Another question asked whether I supported a spending cap for Erie County. Another accused Poloncarz of personally transporting hundreds of Syrian refugees to basically live next door to you, go directly on welfare, and pose a “security threat” by throwing Sharia Law firecrackers at your head or something. It asked if the county does a good job maintaining roads, and whether I support towns getting more sales tax revenue, thus lowering my town taxes. It asked me my opinion of common core and testing of students.
The people or committee(s) behind this push-poll was not disclosed at the end; state law doesn’t require it.
The rumors [about McCain] were spread through push polls—“really not polls” at all, according to Lee Miringoff, director of the Marist Institute for Public Opinion and president of the National Council on Public Polls, but “more of a telemarketing device, where you’re actually calling people in the guise of a poll and you’re not gathering information as much as you’re disseminating it.” A push poll is further defined as solely intended to spread false, damning information; a pollster who asks your opinion about something negative but true in a candidate’s record is not push-polling.

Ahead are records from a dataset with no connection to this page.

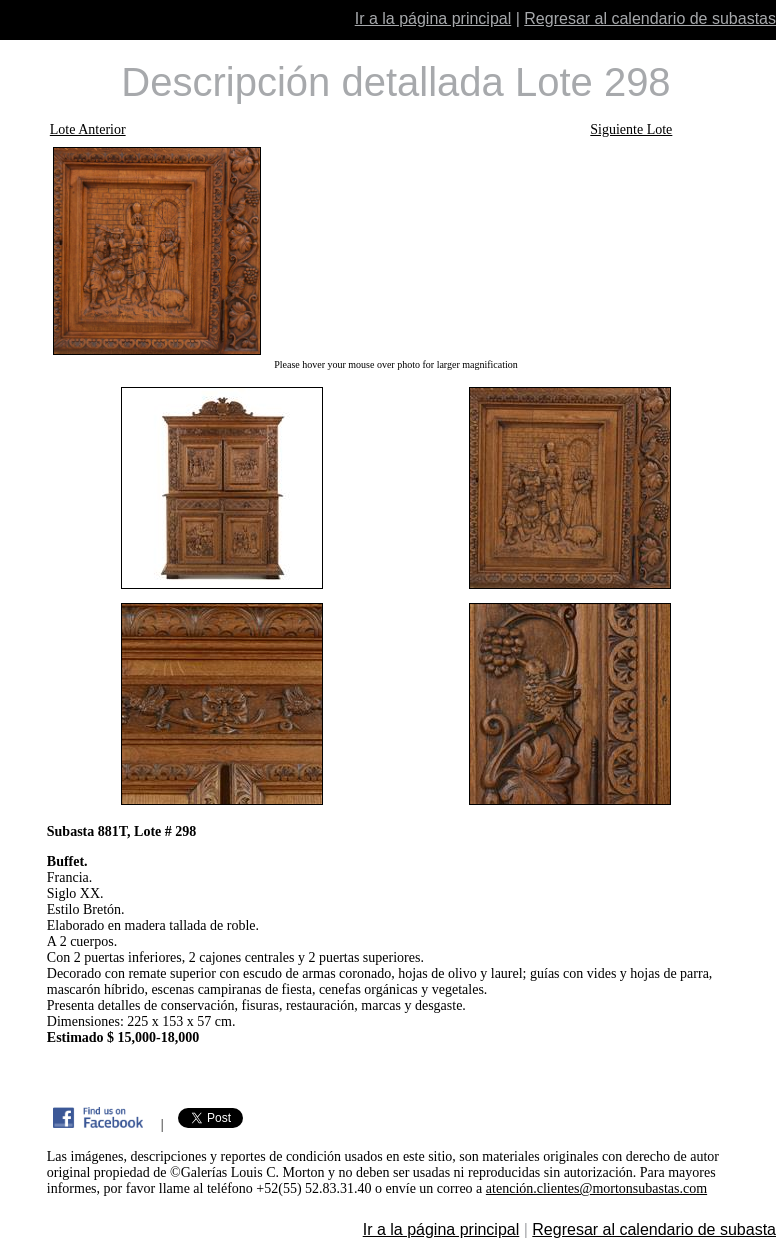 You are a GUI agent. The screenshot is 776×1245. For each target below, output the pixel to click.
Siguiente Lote (631, 129)
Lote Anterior (88, 129)
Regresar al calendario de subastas (650, 18)
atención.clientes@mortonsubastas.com (596, 1188)
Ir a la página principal (433, 18)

Tige Watts, a Columbia consultant and pollster who considers push polls unfair and doesn’t do them, said he understood some of the calls went like this: “They’d ask who you’re voting for. If you said Bush, they’d say, ‘That’s great. Be sure to vote.’ ” You’d hang up thinking it was just a normal get-out-the-vote (G.O.T.V.) call. “But if you said McCain, they’d ask a litany of questions: ‘Would you vote for McCain if you knew … ’ Basically, they just threw the book at him.” Watts could tell when the calls peaked—about a week before the vote—“because everybody started talking about it. It was like a waterfall.”

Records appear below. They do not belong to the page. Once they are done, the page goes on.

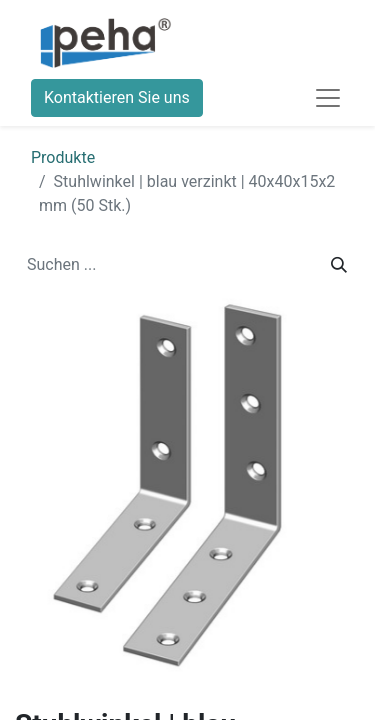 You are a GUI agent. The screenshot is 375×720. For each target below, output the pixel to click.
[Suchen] (339, 265)
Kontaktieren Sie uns (117, 97)
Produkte (63, 157) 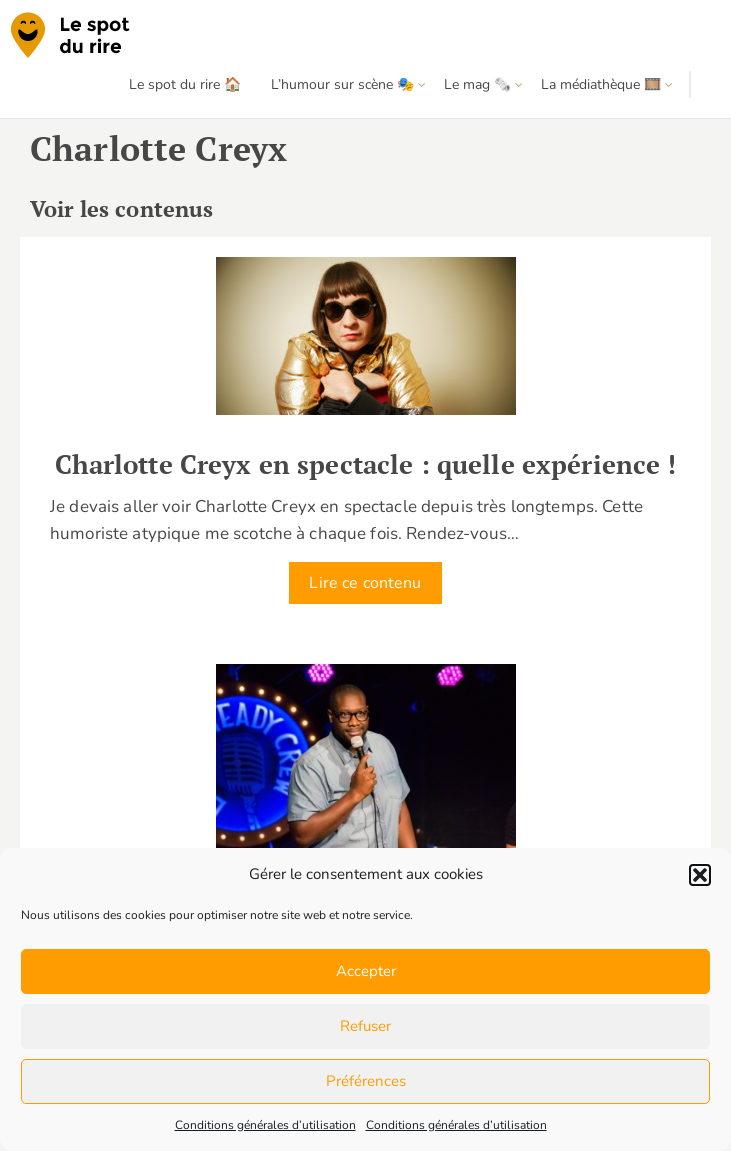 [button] (700, 875)
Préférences (366, 1081)
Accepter (366, 971)
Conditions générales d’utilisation (265, 1125)
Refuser (365, 1026)
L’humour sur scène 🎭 (342, 84)
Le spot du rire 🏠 (185, 84)
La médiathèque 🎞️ (601, 84)
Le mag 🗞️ (477, 84) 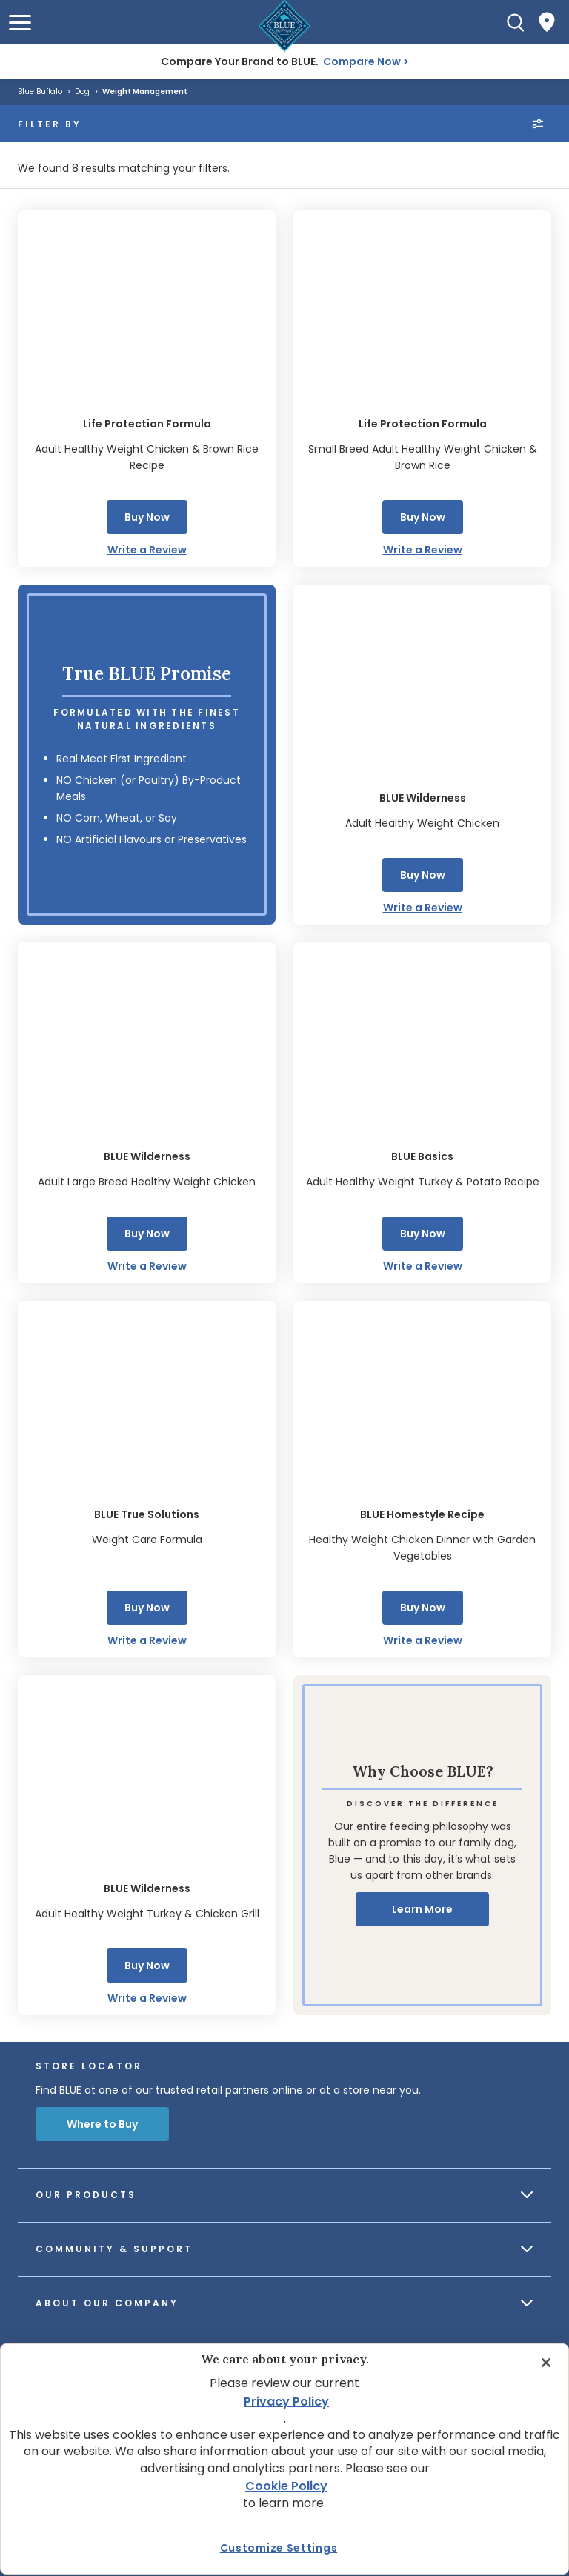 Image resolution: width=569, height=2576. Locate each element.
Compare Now (362, 61)
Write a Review (147, 549)
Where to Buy (102, 2124)
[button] (20, 22)
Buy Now (147, 517)
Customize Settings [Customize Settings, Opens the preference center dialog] (279, 2547)
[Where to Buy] (546, 22)
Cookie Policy (286, 2486)
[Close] (546, 2362)
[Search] (515, 22)
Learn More (422, 1909)
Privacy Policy (286, 2401)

Push-polling is cheap and easy to get away with. Watts estimated it runs “about a 10th of the price of a truly scientific” poll—as little as 25 to 30 cents a call—since what the voter says isn’t recorded or tabulated. “I doubt they even train the interviewers,” added Warren Mitofsky of the highly respected Mitofsky International polling firm. “They give them a script and tell them to read it.” Some states have laws regulating push-polling, but to little effect, and the American Association for Public Opinion Research investigates public complaints but can rarely trace who’s behind it. People who get push-polled seldom ask who’s calling or get a call-back number, and, Mitofsky says, “none of the campaigns ever admit” to push-polling.

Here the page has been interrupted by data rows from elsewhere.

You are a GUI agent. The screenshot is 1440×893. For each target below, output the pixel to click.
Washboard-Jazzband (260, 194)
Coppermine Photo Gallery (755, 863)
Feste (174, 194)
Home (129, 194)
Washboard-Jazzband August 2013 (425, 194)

All of this highlights one of the many problems with New York State election law — that campaign propaganda can be released anonymously. That’s a shame, because people have a right to know who’s trolling them. The fact that I don’t know who was behind that push-poll is a problem, in and of itself.
If we want transparency in campaigns and how they’re financed, we need to not only strictly enforce the laws we already have on the books, but also begin treating the whole issue as a consumer protection issue. If I have a right to know whether something posing as health food is actually packed with high fructose corn syrup, or whether a product actually accomplished the task it’s advertised for, then I deserve to know who is funding campaign propaganda, how that organization got its funding, and from whom and in what amount. Anything less than that serves to protect malfeasors and harm the electorate.
One way to combat poor name recognition and a popular incumbent opponent is to lay the propaganda on thick. Question now is: who’s behind it?
As it turns out, it appears from my social media timelines that people know when they’re being push-polled, and they don’t like it. I sure hope this year’s Erie County Executive campaign can be run on issues rather than negativity and subterfuge.